A 15-year-old boy and 39-year-old man were both shot in the leg, and another 15-year-old boy experienced a graze wound. The shooter opened fire with a handgun during the first day of Kennywood’s 20th annual Phantom Fall Fest, a Halloween-themed event hosted during the fall every year, 14 minutes before the park was closing for the night. The gunshots caused chaos as the crowd scrambled to escape, leading to additional injuries as park-goers were trampled attempting to get out of harm's way.
Kaity Wang (CIT '25), a Carnegie Mellon student who often frequents the park, was shocked to hear about the shooting, but upon reflection said she was “not surprised” to hear that such an incident had occurred. While she did use the metal detectors when entering the park each time she visited last spring, she noted “there is an optional bag check that I bypass most of the time even though I carry a small book bag each time I go.”
The security vulnerabilities of the park were obvious even to the most well-intentioned guests, as Wang furthers that the “outside fence of the park could also allow someone to slip weapons through the railings,” and reflected overall that she doesn’t “think Kennywood’s security is very strict and small flaws in their security system could cause instances like this.”
This comes even after Kennywood added a new security system over the summer. Jesse Bunch of the Pittsburgh Post-Gazette explained that Kennywood started using a weapons detection system by Evolv Technology last June. The company advertises itself as an alternative to metal detectors that “combines sensors with artificial intelligence to detect threats at an ‘unprecedented speed and volume,’ allowing venues to forgo bag checks and hire fewer security workers.” This was the system in effect during the shooting, although it’s not known whether the weapon entered the park through this area or through other areas, like the holes in the outer fence.
In an interview with Kennywood General Manager Mark Pauls by Julia Felton of TribLive, Pauls explained that this new system has worked in catching knives and guns of off-duty police officers, suggesting its effectiveness, and that the system experienced “no glitches" on Saturday. Pauls said that old metal detectors are soon being removed from the park to avoid guest confusion and increase confidence in the new Evolv system.
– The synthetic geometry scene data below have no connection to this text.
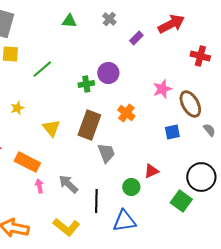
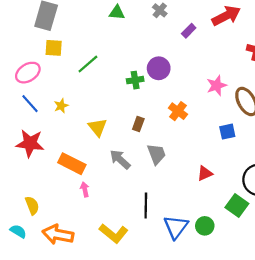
brown rectangle: (89, 125) -> (138, 124), size x0.5
gray arrow: (68, 184) -> (120, 159), moved
green circle: (131, 187) -> (205, 226), moved
blue triangle: (124, 221) -> (176, 227), turned -45

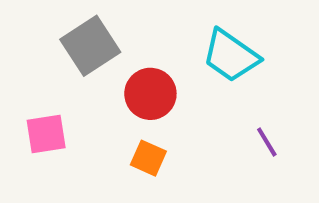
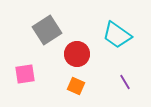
purple line: (267, 142) -> (125, 82), moved

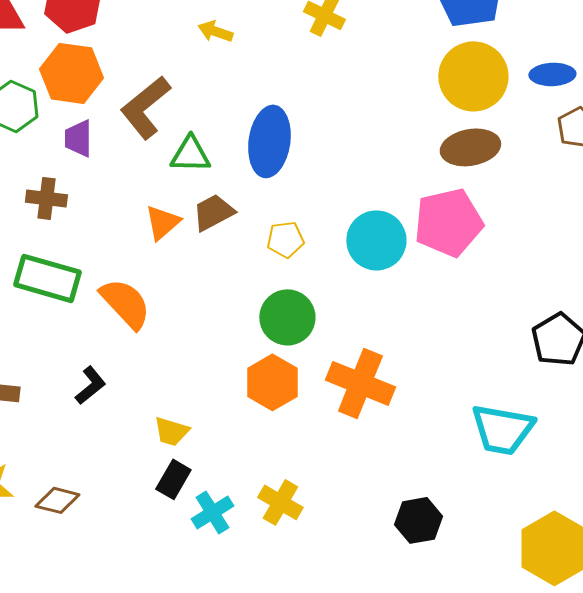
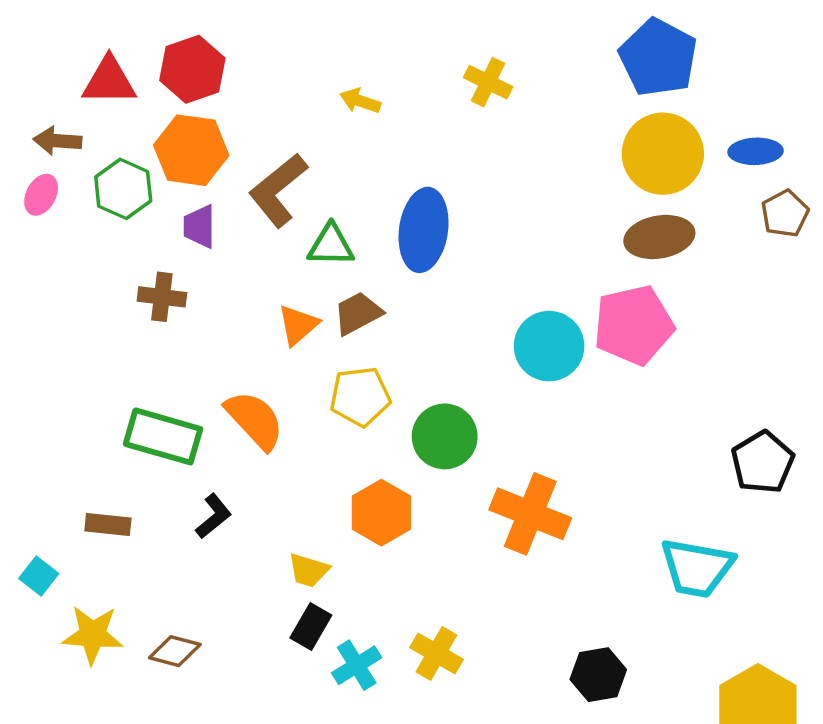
yellow pentagon: (285, 239) -> (360, 397), moved, size x1.4
green rectangle: (47, 278) -> (163, 436), moved
orange hexagon: (272, 382) -> (381, 513), moved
In the wake of this incident, Kennywood is enhancing security further. On Wednesday, officials announced plans to double the number of police officers contracted to the park, enforce a chaperone policy where guests under 18 must have an adult age 21 or older with them, improve sightlines by removing trees along the fenceline, add floodlights and security patrols along the perimeter as well as additional spot-checking of bags, implement new limits on bag size, and restrict facial coverings to those used for the COVID-19 pandemic.
The editorial board for the Pittsburgh Post-Gazette commended officials for moving quickly after the shooting, stating that “for now, the additional security measures should suffice.”
Wang said she will return to the park but “would be more cautious of my surroundings in the future. ... I have confidence in their promise to update security because they see so many families each day. They have to make sure people keep coming so the only way to not have people worrying about their safety is by tightening their security after this incident.”
This new awareness of the potential risks of crowded areas is reflected by many Pittsburgh residents and Kennywood attendees who heard about the shooting. Local news networks interviewed the Secure Community Network, which provided tips on public shooting survival, highlighting the importance of reacting “with the intention of staying out of harm’s way until law enforcement arrives.” They recommended running, hiding, or fighting: get as far away from the threat as possible, or if that fails try to get as much cover for the three to seven minutes it takes for law enforcement to arrive on site. If that fails, in the event of a close-range encounter, SCN representatives recommend “120 seconds of uncontrolled violence and rage” targeting the hand holding the weapon, pulling on any instincts to stay alive. Ideally, there’s always a chance to get away, but sometimes we don’t have that choice.